_Exercise goal_
In the records below, count every line where the string "Consent" appears, and reply with the count only.

_Exercise data_
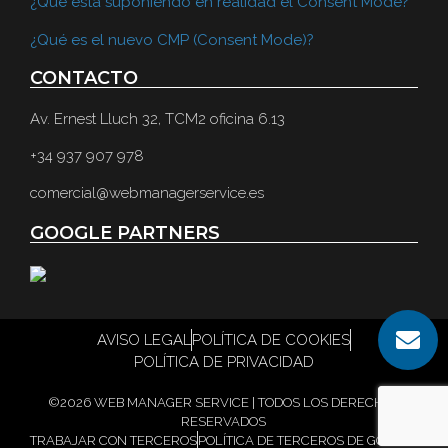
¿Qué está suponiendo en realidad el Consent Mode?
¿Qué es el nuevo CMP (Consent Mode)?
CONTACTO
Av. Ernest Lluch 32, TCM2 oficina 6.13
+34 937 907 978
comercial@webmanagerservice.es
GOOGLE PARTNERS
AVISO LEGAL
POLÍTICA DE COOKIES
POLÍTICA DE PRIVACIDAD
©2026 WEB MANAGER SERVICE | TODOS LOS DERECHOS
RESERVADOS
TRABAJAR CON TERCEROS
POLÍTICA DE TERCEROS DE GOOGLE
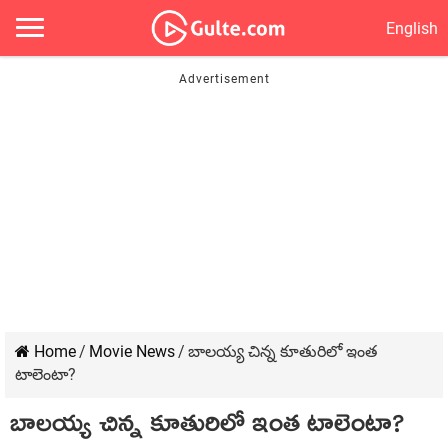
English
Home
/
Movie News
/
బాల‌య్య చిన్న కూతురిలో ఇంత
టాలెంటా?
బాల‌య్య చిన్న కూతురిలో ఇంత టాలెంటా?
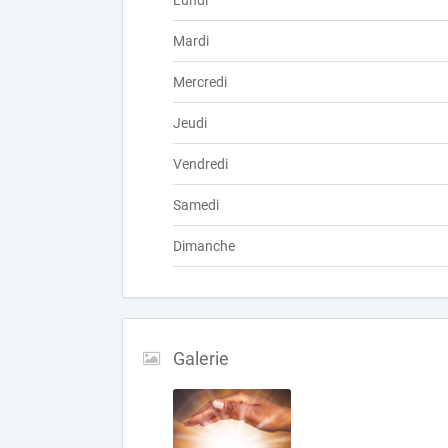
Lundi
Mardi
Mercredi
Jeudi
Vendredi
Samedi
Dimanche
Galerie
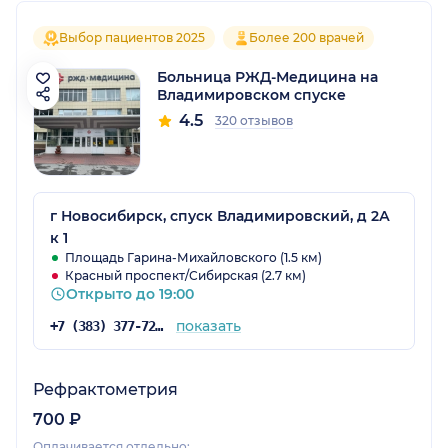
Выбор пациентов 2025
Более 200 врачей
Больница РЖД-Медицина на
Владимировском спуске
4.5
320 отзывов
г Новосибирск, спуск Владимировский, д 2А
к 1
Площадь Гарина-Михайловского (1.5 км)
Красный проспект/Сибирская (2.7 км)
Открыто до 19:00
показать
+7 (383) 377-72-59
Рефрактометрия
700 ₽
Оплачивается отдельно:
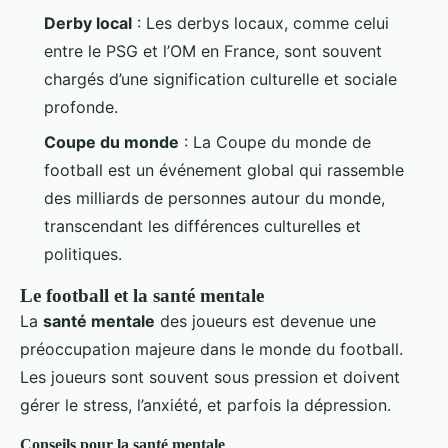
Derby local
: Les derbys locaux, comme celui
entre le PSG et l’OM en France, sont souvent
chargés d’une signification culturelle et sociale
profonde.
Coupe du monde
: La Coupe du monde de
football est un événement global qui rassemble
des milliards de personnes autour du monde,
transcendant les différences culturelles et
politiques.
Le football et la santé mentale
La
santé mentale
des joueurs est devenue une
préoccupation majeure dans le monde du football.
Les joueurs sont souvent sous pression et doivent
gérer le stress, l’anxiété, et parfois la dépression.
Conseils pour la santé mentale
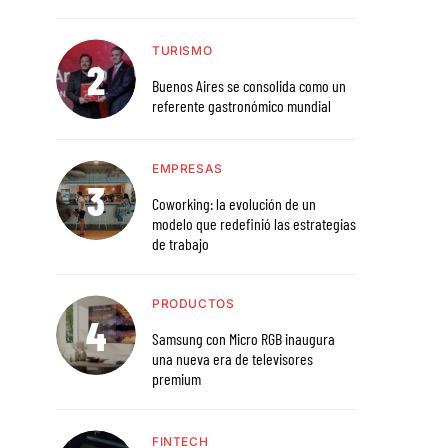
TURISMO
Buenos Aires se consolida como un
referente gastronómico mundial
EMPRESAS
Coworking: la evolución de un
modelo que redefinió las estrategias
de trabajo
PRODUCTOS
Samsung con Micro RGB inaugura
una nueva era de televisores
premium
FINTECH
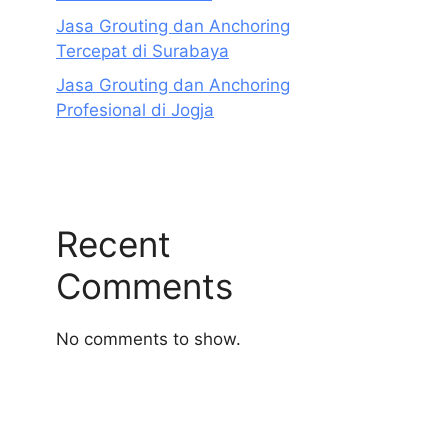
Jasa Grouting dan Anchoring
Tercepat di Surabaya
Jasa Grouting dan Anchoring
Profesional di Jogja
Recent
Comments
No comments to show.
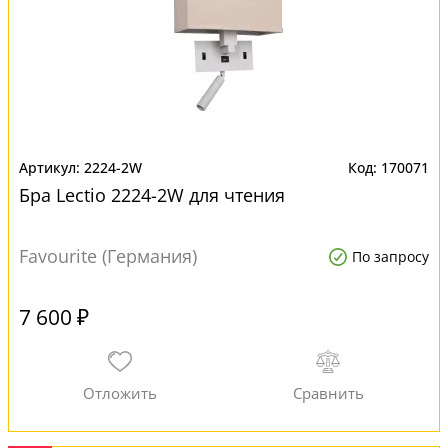
2224-2W
170071
Бра Lectio 2224-2W для чтения
Favourite (Германия)
По запросу
7 600 ₽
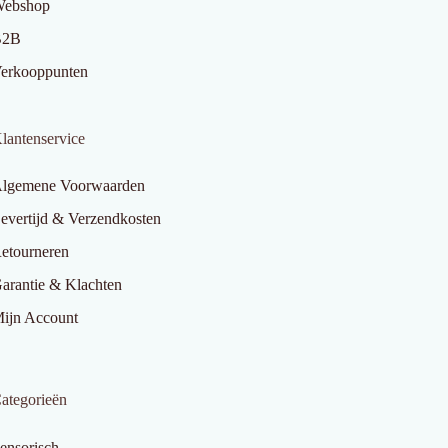
ebshop
B2B
erkooppunten
lantenservice
lgemene Voorwaarden
evertijd & Verzendkosten
etourneren
arantie & Klachten
ijn Account
ategorieën
ensorisch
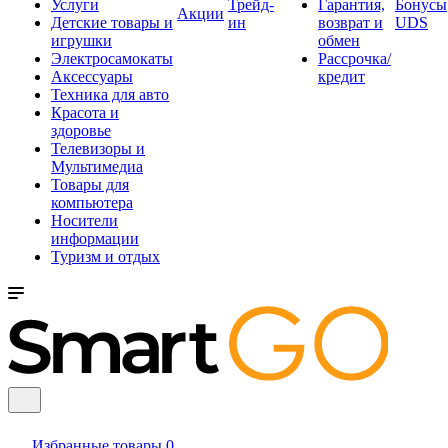
Услуги
Трейд-
Гарантия,
Бонусы
Акции
Детские товары и
ин
возврат и
UDS
игрушки
обмен
Электросамокаты
Рассрочка/
Аксессуары
кредит
Техника для авто
Красота и
здоровье
Телевизоры и
Мультимедиа
Товары для
компьютера
Носители
информации
Туризм и отдых
Избранные товары
0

_Answer box_
2